A Second Jaguar in Southeast Arizona?

Photo: Wikimedia

In an email to staff, the Arizona Game and Fish Department have noted that this cat in fact, is “…the only jaguar currently in Arizona.” The first cat, video footage of which was posted by the Center for Biological Diversity in February of this year, has not actually been in the state since September of 2015. What this means, is that both jaguars were not within Arizona at the same time. The sightings were technically in 2 completely different mountain ranges, approximately forty miles apart, and at 2 completely different times, despite social media comments and posts. The third-largest cats behind lions and tigers (oh my!), jaguars at one time roamed freely throughout the southwestern United States but had vanished over the course of the past 150 years. Predator control programs and habitat loss are blamed for their disappearance from the region.

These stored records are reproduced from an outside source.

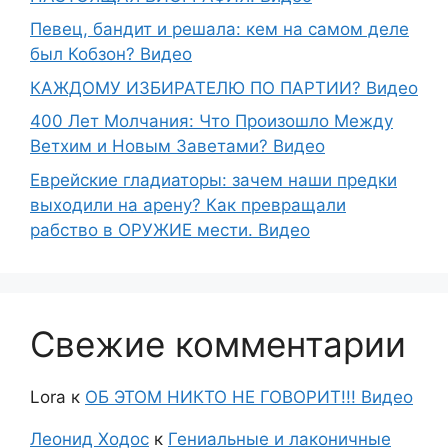
Певец, бандит и решала: кем на самом деле
был Кобзон? Видео
КАЖДОМУ ИЗБИРАТЕЛЮ ПО ПАРТИИ? Видео
400 Лет Молчания: Что Произошло Между
Ветхим и Новым Заветами? Видео
Еврейские гладиаторы: зачем наши предки
выходили на арену? Как превращали
рабство в ОРУЖИЕ мести. Видео
Свежие комментарии
Lora
к
ОБ ЭТОМ НИКТО НЕ ГОВОРИТ!!! Видео
Леонид Ходос
к
Гениальные и лаконичные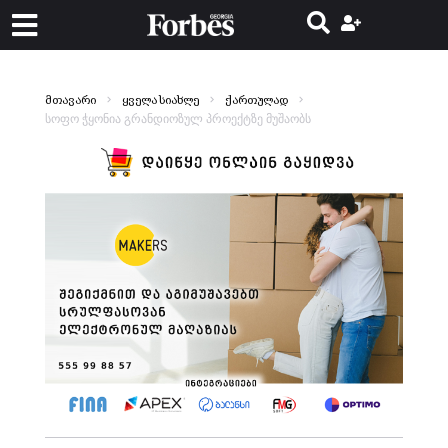
მთავარი
ყველა სიახლე
ქართულად
სოფო ჭყონია გრანდიოზულ პროექტზე მუშაობს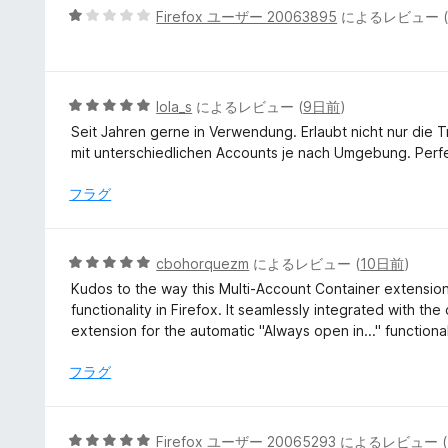
5
5
Firefox ユーザー 20063895
によるレビュー 
の
段
評
階
価
中
1
5
lola_s
によるレビュー (
9日前
)
の
段
Seit Jahren gerne in Verwendung. Erlaubt nicht nur di
評
階
mit unterschiedlichen Accounts je nach Umgebung. Perf
価
中
5
フラグ
の
評
価
5
cbohorquezm
によるレビュー (
10日前
)
段
Kudos to the way this Multi-Account Container extensio
階
functionality in Firefox. It seamlessly integrated with the 
中
extension for the automatic "Always open in..." functional
5
の
フラグ
評
価
5
Firefox ユーザー 20065293
によるレビュー (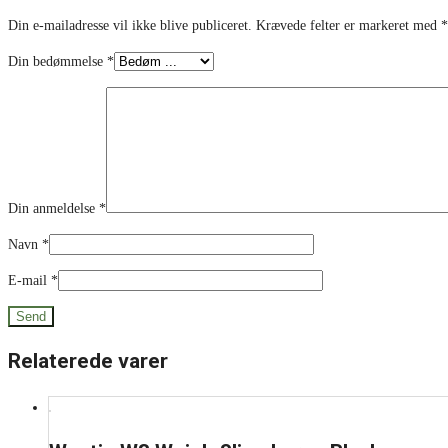
Din e-mailadresse vil ikke blive publiceret.
Krævede felter er markeret med
*
Din bedømmelse
*
Din anmeldelse
*
Navn
*
E-mail
*
Relaterede varer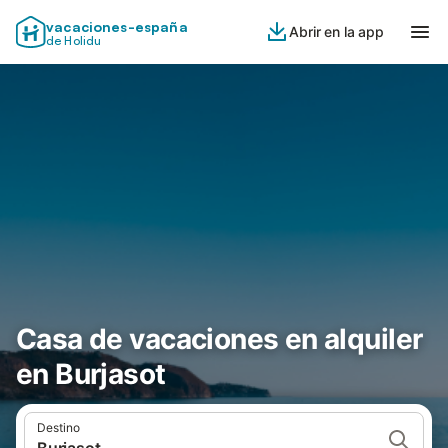
vacaciones-españa
Abrir en la app
de Holidu
Casa de vacaciones en alquiler
en Burjasot
Destino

A Second Jaguar in Southeast Arizona?

Photo: Wikipedia

A representative of the Arizona Game and Fish Department have explained that there have been as many as 7 jaguars spotted in Arizona since 1996, however they have all been solitary males, and there hasn’t been a female jaguar reported in the state since at least 1963. Lone males visit the state in search of food and territory, however when they do not find females, they return south to Sonora, Mexico, where their potential mates reside. As a result of this recent photo evidence, US Department of Fish and Wildlife Service representatives worked with Arizona officials to verify the presence of the jaguar in the area, and a news release was sent out on December 15 confirming this individual cat to indeed be a male.